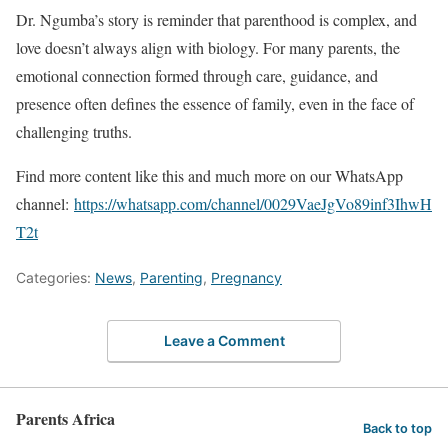
Dr. Ngumba’s story is reminder that parenthood is complex, and
love doesn’t always align with biology. For many parents, the
emotional connection formed through care, guidance, and
presence often defines the essence of family, even in the face of
challenging truths.
Find more content like this and much more on our WhatsApp
channel:
https://whatsapp.com/channel/0029VaeJgVo89inf3IhwH
T2t
Categories:
News
,
Parenting
,
Pregnancy
Leave a Comment
Parents Africa
Back to top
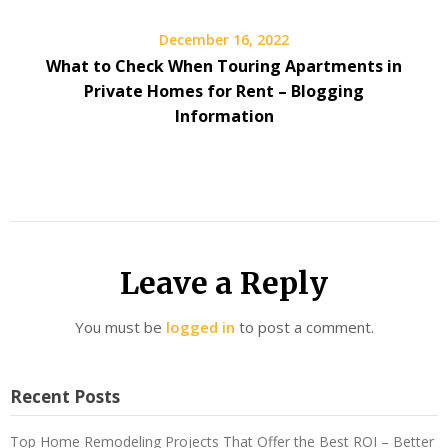
December 16, 2022
What to Check When Touring Apartments in
Private Homes for Rent – Blogging
Information
Leave a Reply
You must be
logged in
to post a comment.
Recent Posts
Top Home Remodeling Projects That Offer the Best ROI – Better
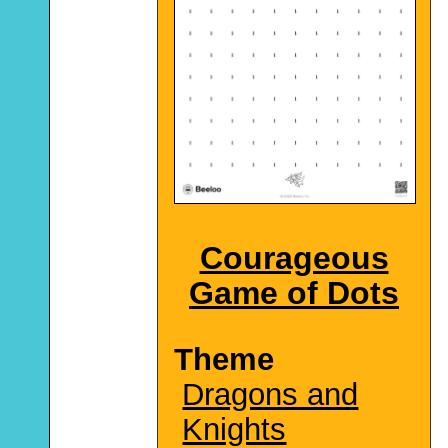
Courageous
Game of Dots
Theme
Dragons and
Knights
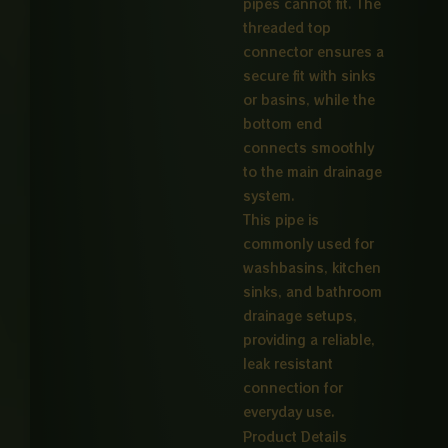
pipes cannot fit. The
threaded top
connector ensures a
secure fit with sinks
or basins, while the
bottom end
connects smoothly
to the main drainage
system.
This pipe is
commonly used for
washbasins, kitchen
sinks, and bathroom
drainage setups,
providing a reliable,
leak resistant
connection for
everyday use.
Product Details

§ Work to be completed
Search the material above for "drainage". Pull out each line where it shows up.

§ Result of the exercise
to the main drainage
drainage setups,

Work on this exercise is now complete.